Ever had a feeling as if there is a tight band around your forehead? It might probably be a tension headache. It is the most common type of headache and women are twice as likely as men to get affected by these. It is usually a dull, moderate pain in the neck, head, and back of the eyes. It is generally diagnosed in adults and is of two types- Episodic tension headache and Chronic tension headache. The headache which occurs for less than 15 days in a month comes under episodic tension headache and that which happens more than 15 days is known as a chronic tension headache.
Tension headaches can last anywhere between 30 minutes to a few days.
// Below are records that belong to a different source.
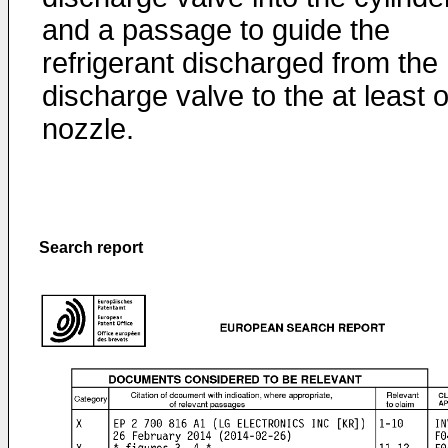
and a passage to guide the
refrigerant discharged from the
discharge valve to the at least 
nozzle.
Search report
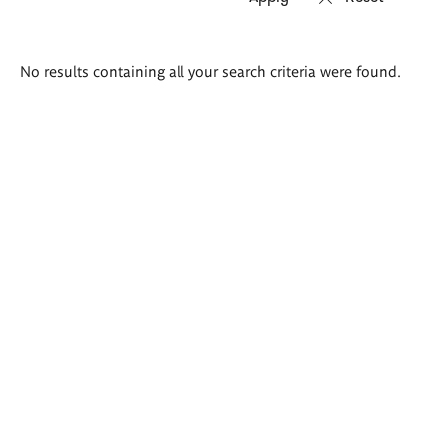
Search
No results containing all your search criteria were found.
results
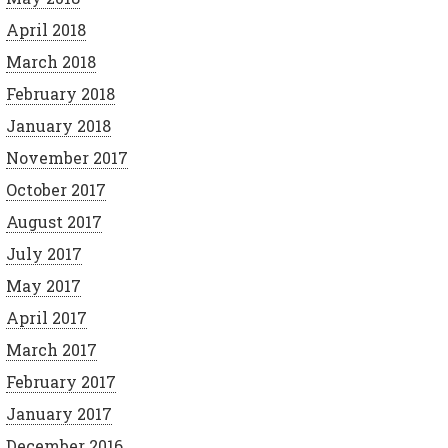
April 2018
March 2018
February 2018
January 2018
November 2017
October 2017
August 2017
July 2017
May 2017
April 2017
March 2017
February 2017
January 2017
December 2016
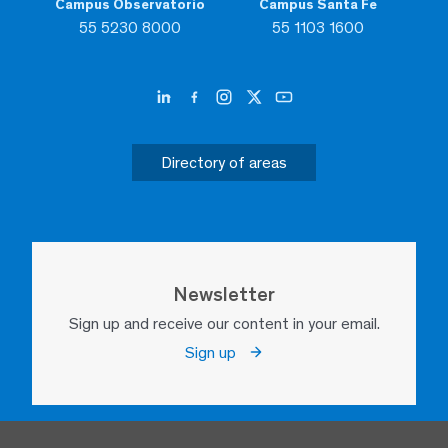
Campus Observatorio
Campus Santa Fe
55 5230 8000
55 1103 1600
Directory of areas
Newsletter
Sign up and receive our content in your email.
Sign up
Episodic tension headaches begin gradually and mostly in the middle of the day. Chronic tension headaches can be present throughout the day with different range of severity. Though your head hurts, tension headaches do not interfere with your daily activities by impairing your balance, vision or strength. The episodic type is the most common and tends to occur once or twice in a month.
- People can suffer from tension headaches by staring at their computer screens for a long time.
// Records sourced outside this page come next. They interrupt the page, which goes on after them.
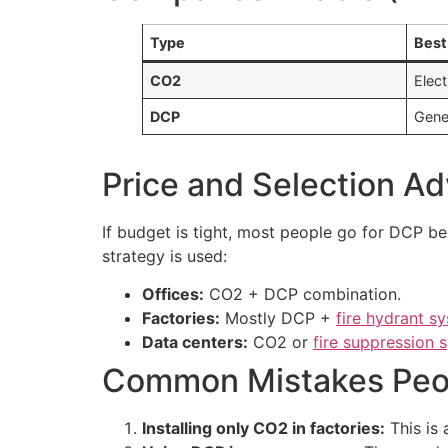
Type
Best
CO2
Elect
DCP
Gener
Price and Selection Ad
If budget is tight, most people go for DCP be
strategy is used:
Offices:
CO2 + DCP combination.
Factories:
Mostly DCP +
fire hydrant s
Data centers:
CO2 or
fire suppression 
Common Mistakes Peo
Installing only CO2 in factories:
This is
- There is no particular cause for tension headaches as they can be due to built-up stress either from work, family, friends or relationships.
- Episodic tension headaches can be caused by a single stressful situation but daily stress can lead to chronic tension headaches.
- They can also be caused by muscle contractions in the head and neck regions.
- Your food intake and daily activities can also be responsible for a tension headache.
- Excess consumption of alcohol and caffeine can lead to tension headache in addition to smoking.
- Anxiety, depression, flu, cold, fatigue, low iron levels, dry eyes, sinus poor posture, and emotional stress can be triggered to a tension headache.
- Pressure or pain the top, sides and front areas of the head
- Muscle pain
- Not being able to focus
- Trouble falling asleep
- Sensitivity to light and noise in rare cases
It is better to treat tension headaches in the early stages so that they do not turn into chronic headaches. You can use over-the-counter medications for immediate relief but it is not recommended to use them every time you get a headache. Aspirin and ibuprofen are the OTC medications you get in any medical store and their overuse can rebound headaches. Which means you get used to the medication so much that once it wears off, you will experience the pain again. In case the OTC medications are not enough, your doctor may prescribe other medicines like ketorolac, indomethacin, acetaminophen, opiates, naproxen, etc.
If your tension headache is due to a muscle contraction, then the doctor might prescribe muscle relaxants over painkillers. Certain drugs like antidepressants, anti-seizure drugs, and blood pressure medicines may keep you away from getting a tension headache. Using them daily can help you lessen your use of medication over time. Antidepressants such as SSRI’s (selective serotonin reuptake inhibitor) can help you cope up with the stress by releasing a hormone called serotonin, commonly known as the happy hormone.
There are also other techniques you can practice for stress management like yoga, meditation, acupuncture, biofeedback and CBT (cognitive behavioral therapy). You can also ease your tension headache at home in several ways like applying an ice pack on your head for 5-10 minutes or taking a hot water bath to relax your muscles, improving body posture and preventing your eyes from getting strained by taking occasional breaks from your computer.
Keep in mind that, no drug is ideal. You will have to face its side effects as well when you take them frequently. Moreover, these drugs tend to get adapted to your pain with time and can no longer be effective. Consult a doctor before taking medications as the headache can also be due to a migraine. Manage your stress and balance your professional and personal life to stay away from tension headaches.